Jay stepped closer, voice glacial. “Why?”
“I told you Diesel was dirty. They had proof. Guns, side deals. I thought if I fed them what they already knew, I could protect us.”
“Protect us? You fed us to the wolves,” Jay said.
My knuckles whitened around the drive. “What about my brother?”
“I warned him. Told him to back off. He didn’t listen, so the Fangs made him disappear.”
Rage burned through me, I lunged, but Jay caught me around the waist.
“No,” Jay snapped. “He dies when I say.”
“Jay—” I started, but Gage cut me off.
“Shut it, bitch.”
Jay’s control cracked. He let me go and his fist slammed into Gage’s jaw, sending him sprawling. “You threatened her too, didn’t you? Dragged her into this because you couldn’t stand in your own mess.”
Gage spit blood, lips curling into a broken grin. “She’s leverage, Jay. Always was.”
Jay hit him again, knuckles splitting. “You put my name out there. You told them I had the drive. You painted a target on me and on her.”
“Because it’s true,” Gage wheezed. “They’re already coming for you.”

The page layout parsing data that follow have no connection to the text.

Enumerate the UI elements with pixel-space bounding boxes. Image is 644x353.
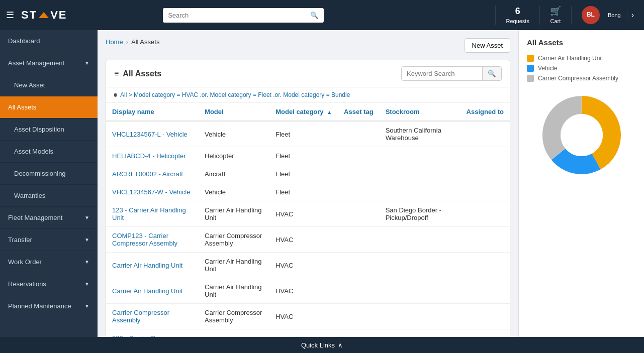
cell-category: HVAC [269, 253, 338, 278]
cart-button[interactable]: 🛒 Cart [539, 6, 571, 25]
assets-table: Display name Model Model category ▲ Asse… [106, 103, 510, 337]
table-row: COMP123 - Carrier Compressor Assembly Ca… [106, 227, 510, 253]
sidebar-item-planned-maintenance[interactable]: Planned Maintenance ▼ [0, 295, 98, 317]
cell-asset-tag [338, 147, 380, 165]
col-display-name[interactable]: Display name [106, 103, 199, 121]
filter-bar: ⧯ All > Model category = HVAC .or. Model… [106, 87, 510, 103]
breadcrumb-row: Home › All Assets New Asset [106, 38, 510, 53]
cell-assigned-to [461, 147, 510, 165]
breadcrumb-separator: › [126, 38, 128, 46]
display-name-link[interactable]: VHCL1234567-L - Vehicle [112, 131, 188, 138]
cell-stockroom [380, 183, 461, 201]
sidebar-item-label: Asset Disposition [14, 126, 64, 133]
breadcrumb-home[interactable]: Home [106, 38, 123, 46]
sidebar-item-label: All Assets [8, 103, 36, 111]
sidebar-item-asset-disposition[interactable]: Asset Disposition [0, 119, 98, 141]
cell-model: Carrier Compressor Assembly [199, 304, 269, 329]
table-row: Carrier Air Handling Unit Carrier Air Ha… [106, 278, 510, 304]
col-model[interactable]: Model [199, 103, 269, 121]
sidebar-item-label: Transfer [8, 236, 32, 244]
sidebar-item-warranties[interactable]: Warranties [0, 185, 98, 207]
display-name-link[interactable]: HELIABCD-4 - Helicopter [112, 152, 186, 160]
cell-display-name: 222 - Carrier Compressor Assembly [106, 329, 199, 337]
logo-text: ST [21, 9, 37, 22]
sidebar-item-transfer[interactable]: Transfer ▼ [0, 229, 98, 251]
cell-asset-tag [338, 227, 380, 253]
requests-label: Requests [506, 18, 529, 25]
table-body: VHCL1234567-L - Vehicle Vehicle Fleet So… [106, 121, 510, 337]
cell-stockroom [380, 329, 461, 337]
col-model-category[interactable]: Model category ▲ [269, 103, 338, 121]
global-search-bar: 🔍 [163, 8, 324, 23]
sidebar-item-label: Decommissioning [14, 170, 66, 177]
cell-display-name: VHCL1234567-L - Vehicle [106, 121, 199, 147]
cell-category: HVAC [269, 329, 338, 337]
quicklinks-label: Quick Links [301, 341, 335, 349]
assets-panel: ≡ All Assets 🔍 ⧯ All > Model category = … [106, 60, 510, 337]
sidebar-item-label: Fleet Management [8, 214, 62, 221]
legend-color [527, 75, 534, 82]
display-name-link[interactable]: 123 - Carrier Air Handling Unit [112, 206, 186, 221]
col-stockroom[interactable]: Stockroom [380, 103, 461, 121]
table-row: ARCRFT00002 - Aircraft Aircraft Fleet [106, 165, 510, 183]
avatar: BL [582, 6, 600, 24]
sidebar-item-label: Warranties [14, 192, 45, 199]
sidebar-item-asset-management[interactable]: Asset Management ▼ [0, 52, 98, 74]
chevron-down-icon: ▼ [84, 259, 89, 265]
sidebar-item-new-asset[interactable]: New Asset [0, 74, 98, 96]
cell-category: Fleet [269, 165, 338, 183]
cell-model: Helicopter [199, 147, 269, 165]
search-button[interactable]: 🔍 [305, 8, 324, 23]
expand-panel-button[interactable]: › [627, 11, 638, 20]
requests-button[interactable]: 6 Requests [495, 6, 539, 25]
sidebar-item-asset-models[interactable]: Asset Models [0, 141, 98, 163]
keyword-search-button[interactable]: 🔍 [482, 67, 501, 80]
legend-item: Carrier Compressor Assembly [527, 75, 636, 82]
legend-item: Carrier Air Handling Unit [527, 55, 636, 62]
search-input[interactable] [163, 8, 305, 23]
sidebar-item-dashboard[interactable]: Dashboard [0, 30, 98, 52]
logo-hat-icon [38, 11, 50, 19]
hamburger-icon: ≡ [114, 69, 119, 78]
cell-assigned-to [461, 278, 510, 304]
cell-display-name: Carrier Air Handling Unit [106, 253, 199, 278]
cell-category: HVAC [269, 304, 338, 329]
col-assigned-to[interactable]: Assigned to [461, 103, 510, 121]
sidebar-item-fleet-management[interactable]: Fleet Management ▼ [0, 207, 98, 229]
chevron-down-icon: ▼ [84, 215, 89, 220]
svg-point-4 [561, 114, 603, 156]
new-asset-button[interactable]: New Asset [465, 38, 510, 53]
table-header: Display name Model Model category ▲ Asse… [106, 103, 510, 121]
sidebar-item-label: New Asset [14, 81, 45, 89]
sidebar-item-all-assets[interactable]: All Assets [0, 96, 98, 119]
cell-asset-tag [338, 329, 380, 337]
sidebar-item-decommissioning[interactable]: Decommissioning [0, 163, 98, 185]
cell-model: Carrier Compressor Assembly [199, 227, 269, 253]
keyword-search-input[interactable] [402, 67, 482, 80]
sidebar-item-reservations[interactable]: Reservations ▼ [0, 273, 98, 295]
display-name-link[interactable]: ARCRFT00002 - Aircraft [112, 170, 183, 178]
quicklinks-bar[interactable]: Quick Links ∧ [0, 337, 644, 353]
user-initials: BL [587, 11, 595, 19]
chevron-down-icon: ▼ [84, 281, 89, 287]
cell-model: Aircraft [199, 165, 269, 183]
cell-category: Fleet [269, 147, 338, 165]
sidebar-item-label: Reservations [8, 280, 46, 288]
chevron-down-icon: ▼ [84, 60, 89, 66]
content-area: Home › All Assets New Asset ≡ All Assets… [98, 30, 518, 337]
display-name-link[interactable]: Carrier Air Handling Unit [112, 287, 182, 295]
sidebar-item-work-order[interactable]: Work Order ▼ [0, 251, 98, 273]
menu-icon[interactable]: ☰ [6, 10, 14, 21]
cell-category: HVAC [269, 201, 338, 227]
table-row: VHCL1234567-W - Vehicle Vehicle Fleet [106, 183, 510, 201]
right-panel: All Assets Carrier Air Handling Unit Veh… [518, 30, 644, 337]
cell-model: Vehicle [199, 121, 269, 147]
cell-assigned-to [461, 165, 510, 183]
display-name-link[interactable]: Carrier Compressor Assembly [112, 309, 169, 324]
cell-asset-tag [338, 183, 380, 201]
col-asset-tag[interactable]: Asset tag [338, 103, 380, 121]
display-name-link[interactable]: VHCL1234567-W - Vehicle [112, 188, 190, 196]
display-name-link[interactable]: Carrier Air Handling Unit [112, 262, 182, 269]
user-profile[interactable]: BL Bong [571, 6, 627, 24]
display-name-link[interactable]: COMP123 - Carrier Compressor Assembly [112, 232, 177, 247]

Jay’s chest heaved. For a second, I thought he’d snap Gage’s neck. But he stopped, fists trembling, teeth bared. “You laugh at me again, and I’ll end you before the club ever casts a vote.”
Gage laughed bitterly anyway. “You gonna put me down out here like a stray?”

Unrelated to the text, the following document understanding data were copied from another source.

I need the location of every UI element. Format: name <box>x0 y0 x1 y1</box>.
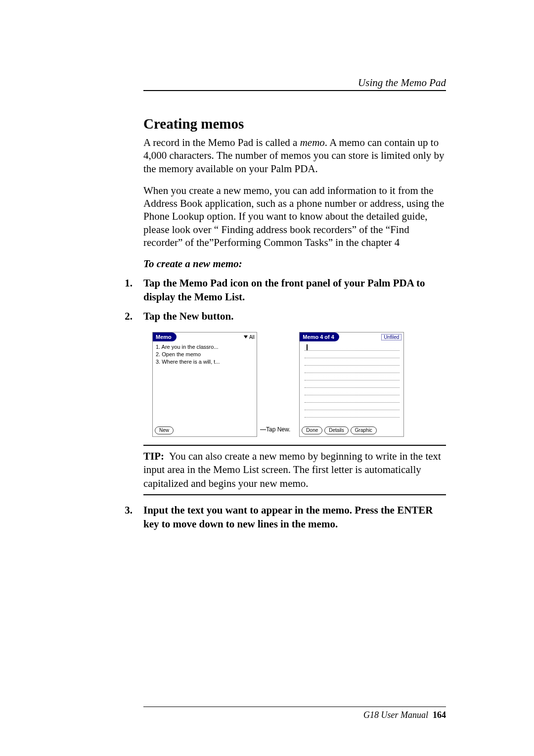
footer-manual: G18 User Manual <box>363 710 428 720</box>
step-3-text: Input the text you want to appear in the… <box>143 503 446 531</box>
new-button[interactable]: New <box>155 426 174 434</box>
running-head: Using the Memo Pad <box>143 77 446 89</box>
para1-a: A record in the Memo Pad is called a <box>143 137 300 148</box>
header-rule <box>143 90 446 91</box>
memo-list-title: Memo <box>153 332 177 341</box>
memo-edit-category[interactable]: Unfiled <box>381 334 403 340</box>
step-3-num: 3. <box>120 503 133 531</box>
footer-rule <box>143 707 446 707</box>
section-title: Creating memos <box>143 116 446 132</box>
step-1-num: 1. <box>120 276 133 304</box>
dropdown-icon <box>244 335 248 338</box>
step-1: 1. Tap the Memo Pad icon on the front pa… <box>120 276 446 304</box>
footer-page: 164 <box>433 710 446 720</box>
paragraph-1: A record in the Memo Pad is called a mem… <box>143 136 446 175</box>
memo-list-body: 1. Are you in the classro... 2. Open the… <box>153 341 257 425</box>
list-item[interactable]: 3. Where there is a will, t... <box>156 358 255 366</box>
screenshot-row: Memo All 1. Are you in the classro... 2.… <box>152 332 446 437</box>
tip-body: You can also create a new memo by beginn… <box>143 450 441 489</box>
step-2: 2. Tap the New button. <box>120 309 446 323</box>
memo-edit-screen: Memo 4 of 4 Unfiled Done Details <box>299 332 404 437</box>
list-item[interactable]: 2. Open the memo <box>156 351 255 358</box>
details-button[interactable]: Details <box>324 426 349 434</box>
callout-tap-new: Tap New. <box>266 426 290 433</box>
step-3: 3. Input the text you want to appear in … <box>120 503 446 531</box>
step-2-text: Tap the New button. <box>143 309 446 323</box>
graphic-button[interactable]: Graphic <box>351 426 377 434</box>
paragraph-2: When you create a new memo, you can add … <box>143 184 446 249</box>
memo-edit-category-label: Unfiled <box>381 334 401 340</box>
done-button[interactable]: Done <box>302 426 322 434</box>
list-item[interactable]: 1. Are you in the classro... <box>156 343 255 351</box>
procedure-subhead: To create a new memo: <box>143 258 446 270</box>
memo-edit-title: Memo 4 of 4 <box>300 332 339 341</box>
step-1-text: Tap the Memo Pad icon on the front panel… <box>143 276 446 304</box>
tip-box: TIP: You can also create a new memo by b… <box>143 445 446 495</box>
page-footer: G18 User Manual 164 <box>143 707 446 720</box>
memo-edit-body[interactable] <box>300 341 403 425</box>
step-2-num: 2. <box>120 309 133 323</box>
para1-memo: memo <box>300 137 325 148</box>
text-cursor-icon <box>307 344 308 350</box>
memo-list-category[interactable]: All <box>244 334 257 340</box>
memo-list-screen: Memo All 1. Are you in the classro... 2.… <box>152 332 257 437</box>
memo-list-category-label: All <box>249 334 255 340</box>
tip-label: TIP: <box>143 450 164 462</box>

“If it keeps the club safe, yeah,” Jay said.
I wanted to scream. To end him myself, but I didn’t because Jay said otherwise.
“You pointed the barrel at me,” he said.
“I tried to protect you,” Gage whispered.
“No,” Jay said, stepping closer. “You tried to protect yourself. Don’t dress it up.”
“You could’ve told the truth,” I said.
“I told myself lies instead,” Gage whispered, “and believed every one of them.”
Jay wrenched the Glock from Gage’s hand and shoved it into his waistband. “You don’t get to die easy. Not yet.”
Riot stepped in, zip-ties already in his fist. “Church will want a say.”
Gage spat blood, but he didn’t fight when they bound his wrists. He knew the rules.